Application of microelectronic devices in medicine allows not only to reduce the sizes of devices and devices, but also to create devices and sensors in very small sizes.Tiny electric manometer is applied, for measurement of pressure in cavities of heart.The new method endoradiometry is developed for research of a gastroenteric path. Research of temperature, pressure and acidity of environment is made during all paths by means of endoradioprobe, having the form of a pill which the investigated patient swallows.Semi-conductor sensor serves as the sensor of temperature in endoradioprobe, the sensor of pressure - the coil of inductance of an oscillatory contour of the generator connected with a membrane.

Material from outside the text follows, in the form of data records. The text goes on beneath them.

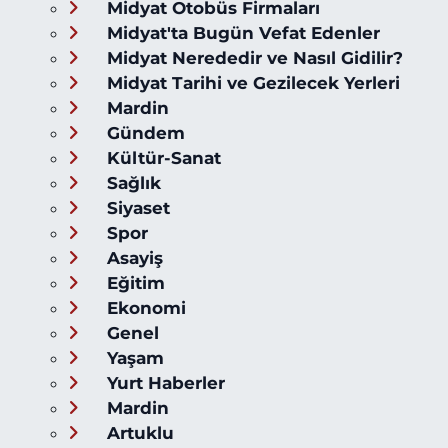
Midyat Otobüs Firmaları
Midyat'ta Bugün Vefat Edenler
Midyat Nerededir ve Nasıl Gidilir?
Midyat Tarihi ve Gezilecek Yerleri
Mardin
Gündem
Kültür-Sanat
Sağlık
Siyaset
Spor
Asayiş
Eğitim
Ekonomi
Genel
Yaşam
Yurt Haberler
Mardin
Artuklu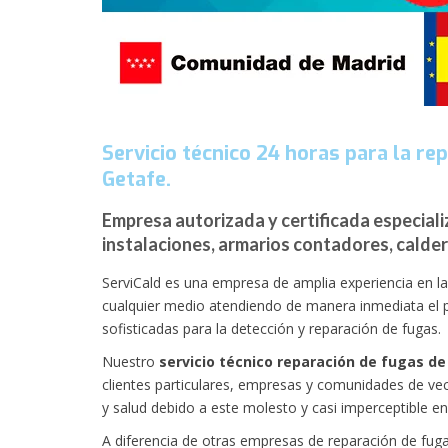
Servicio técnico 24 horas para la re
Getafe.
Empresa autorizada y certificada especiali
instalaciones, armarios contadores, calder
ServiCald es una empresa de amplia experiencia en l
cualquier medio atendiendo de manera inmediata el p
sofisticadas para la detección y reparación de fugas.
Nuestro
servicio técnico reparación de fugas de
clientes particulares, empresas y comunidades de vec
y salud debido a este molesto y casi imperceptible 
A diferencia de otras empresas de reparación de fugas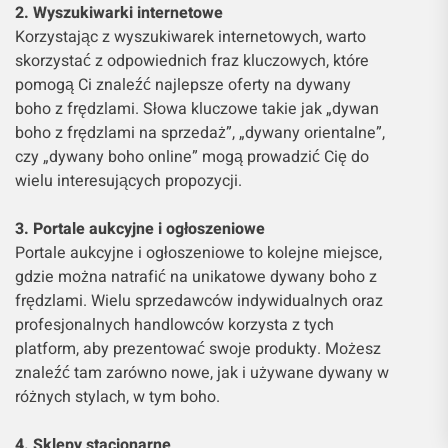
2. Wyszukiwarki internetowe
Korzystając z wyszukiwarek internetowych, warto
skorzystać z odpowiednich fraz kluczowych, które
pomogą Ci znaleźć najlepsze oferty na dywany
boho z frędzlami. Słowa kluczowe takie jak „dywan
boho z frędzlami na sprzedaż”, „dywany orientalne”,
czy „dywany boho online” mogą prowadzić Cię do
wielu interesujących propozycji.
3. Portale aukcyjne i ogłoszeniowe
Portale aukcyjne i ogłoszeniowe to kolejne miejsce,
gdzie można natrafić na unikatowe dywany boho z
frędzlami. Wielu sprzedawców indywidualnych oraz
profesjonalnych handlowców korzysta z tych
platform, aby prezentować swoje produkty. Możesz
znaleźć tam zarówno nowe, jak i używane dywany w
różnych stylach, w tym boho.
4. Sklepy stacjonarne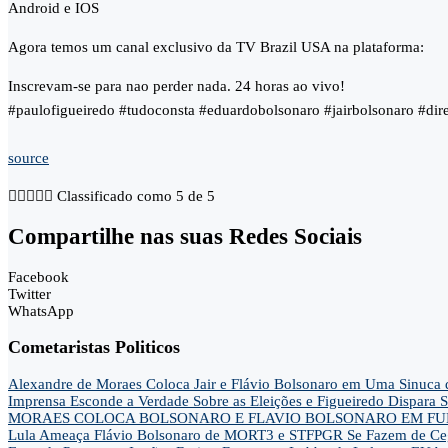
Android e IOS
Agora temos um canal exclusivo da TV Brazil USA na plataforma:
Inscrevam-se para nao perder nada. 24 horas ao vivo!
#paulofigueiredo #tudoconsta #eduardobolsonaro #jairbolsonaro #dir
source





Classificado como 5 de 5
Compartilhe nas suas Redes Sociais
Facebook
Twitter
WhatsApp
Cometaristas Politicos
Alexandre de Moraes Coloca Jair e Flávio Bolsonaro em Uma Sinu
Imprensa Esconde a Verdade Sobre as Eleições e Figueiredo Dispa
MORAES COLOCA BOLSONARO E FLAVIO BOLSONARO EM FUN
Lula Ameaça Flávio Bolsonaro de MORT3 e STFPGR Se Fazem de Ce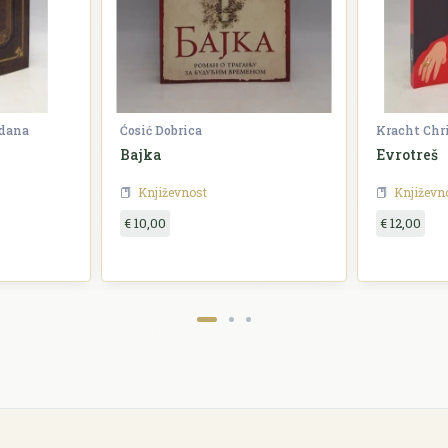
zdana
Ćosić Dobrica
Kracht Chr
Bajka
Evrotreš
Književnost
Književn
€ 10,00
€ 12,00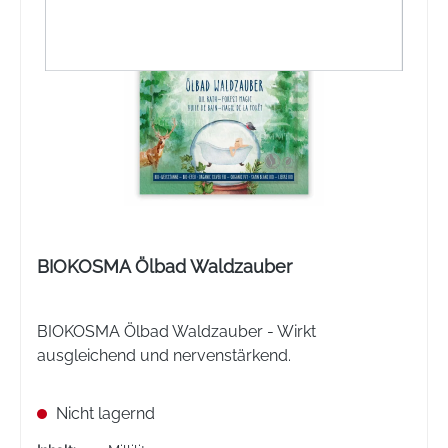
BIOKOSMA Ölbad Waldzauber
BIOKOSMA Ölbad Waldzauber - Wirkt
ausgleichend und nervenstärkend.
Nicht lagernd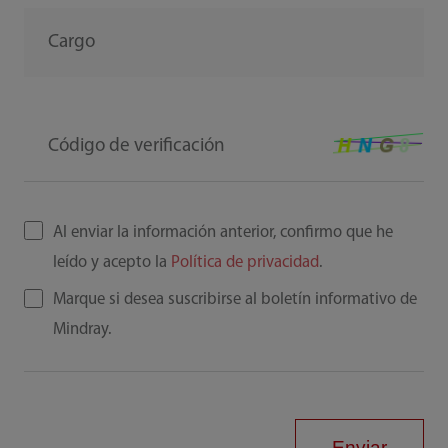
Cargo
Código de verificación
Al enviar la información anterior, confirmo que he
leído y acepto la
Política de privacidad
.
Marque si desea suscribirse al boletín informativo de
Mindray.
Enviar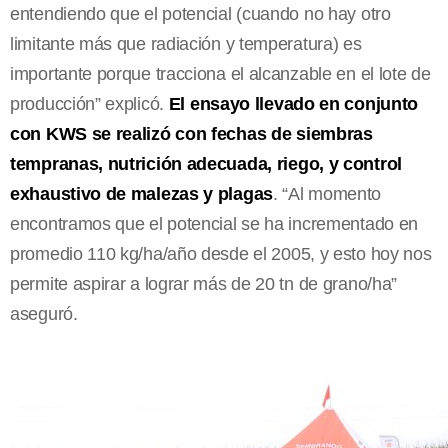
entendiendo que el potencial (cuando no hay otro
limitante más que radiación y temperatura) es
importante porque tracciona el alcanzable en el lote de
producción” explicó.
El ensayo llevado en conjunto
con KWS se realizó con fechas de siembras
tempranas, nutrición adecuada, riego, y control
exhaustivo de malezas y plagas
. “Al momento
encontramos que el potencial se ha incrementado en
promedio 110 kg/ha/año desde el 2005, y esto hoy nos
permite aspirar a lograr más de 20 tn de grano/ha”
aseguró.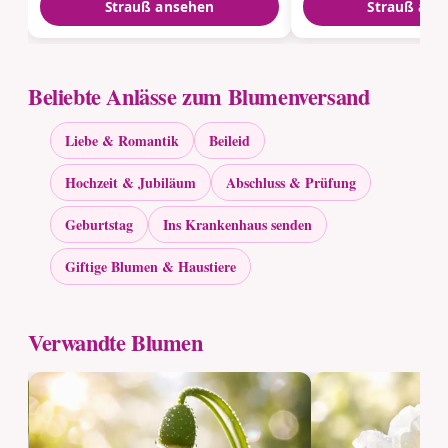
Strauß ansehen
Strauß ans
Beliebte Anlässe zum Blumenversand
Liebe & Romantik
Beileid
Hochzeit & Jubiläum
Abschluss & Prüfung
Geburtstag
Ins Krankenhaus senden
Giftige Blumen & Haustiere
Verwandte Blumen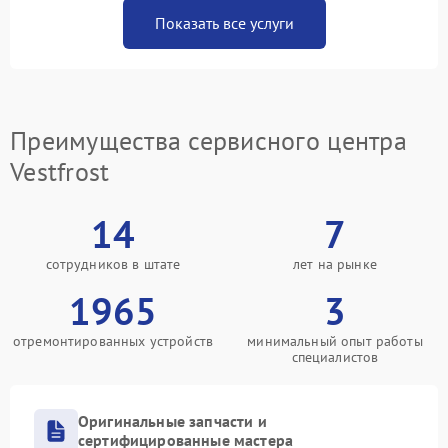
Показать все услуги
Преимущества сервисного центра
Vestfrost
14
7
сотрудников в штате
лет на рынке
1965
3
отремонтированных устройств
минимальный опыт работы
специалистов
Оригинальные запчасти и
сертифицированные мастера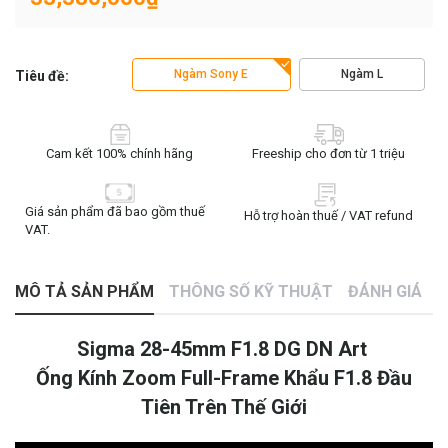
Ngàm Sony E
Ngàm L
Tiêu đề:
Cam kết 100% chính hãng
Freeship cho đơn từ 1 triệu
Giá sản phẩm đã bao gồm thuế
Hỗ trợ hoàn thuế / VAT refund
VAT.
MÔ TẢ SẢN PHẨM
THÔNG SỐ KỸ THUẬT
ĐÁNH GIÁ
Sigma 28-45mm F1.8 DG DN Art
Ống Kính Zoom Full-Frame Khẩu F1.8 Đầu
Tiên Trên Thế Giới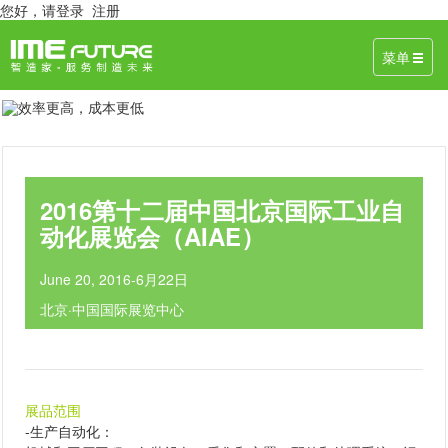
您好，
请登录
注册
菜单
2016第十二届中国北京国际工业自
动化展览会（AIAE）
June 20, 2016-6月22日
北京·中国国际展览中心
展品范围
-
生产自动化
：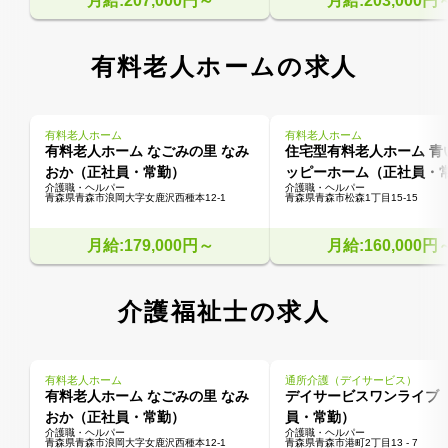
月給:207,000円～
月給:203,000円
有料老人ホームの求人
有料老人ホーム
有料老人ホーム
有料老人ホーム なごみの里 なみ
住宅型有料老人ホーム 青
おか（正社員・常勤）
ッピーホーム（正社員・
介護職・ヘルパー
介護職・ヘルパー
青森県青森市浪岡大字女鹿沢西種本12-1
青森県青森市松森1丁目15-15
月給:179,000円～
月給:160,000円
介護福祉士の求人
有料老人ホーム
通所介護（デイサービス）
有料老人ホーム なごみの里 なみ
デイサービスワンライブ
おか（正社員・常勤）
員・常勤）
介護職・ヘルパー
介護職・ヘルパー
青森県青森市浪岡大字女鹿沢西種本12-1
青森県青森市港町2丁目13 - 7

12. X-rays, its nature, its place in scale of electromagnetic waves.
Professor Wilhelm Konrad Roentgen experimented Krucs tubes in 1895.Rontgen has firmly established that: X-rays differ from cathode rays, do not bear a charge, do not deviate a magnetic field, are raised by cathode rays. They are invisible to an eye, possess high penetrating ability, act on a magnetic field. Thus, the short electromagnetic impulse arises and extends. X-rays are an electromagnetic wave with wavelength from 80 nanometers up to 0, 0001 nanometers, in a scale of electromagnetic waves X-rays borders with ultra-violet and γ-rays.Sources of x-ray radiation it is possible to divide on two groups: natural and artificial. Natural sources of radiation.Some radioactive isotopes can serve as sources of X-rays. The sun is source of X-ray radiation also. Its X-ray radiation is so huge, that is capable to destroy in a few minutes all alive on the Earth. Artificial sources of radiation(are X-ray tubes).
13. X-ray tube.
Artificial sources of radiation isx-ray tube. X-ray tube represents glass flask with high vacuum, with the cathode and the anode, at oblique which end face there is a plate - a pocket mirror from heavy metal. The heated spiral cathode (1) is a source of electrons. The stream of electrons (4) is accelerated in the strong electric field created between the cathode and the anode (2). The accelerated stream of electrons is broken by substance of the anode and causes occurrence X – rays (3). This is brake radiation. The part of electrons gets into substance of the anode and causes characteristic radiation. A feed of a x-ray tube is provided with two sources: a source of a high pressure for an anode circuit and a source of a low pressure.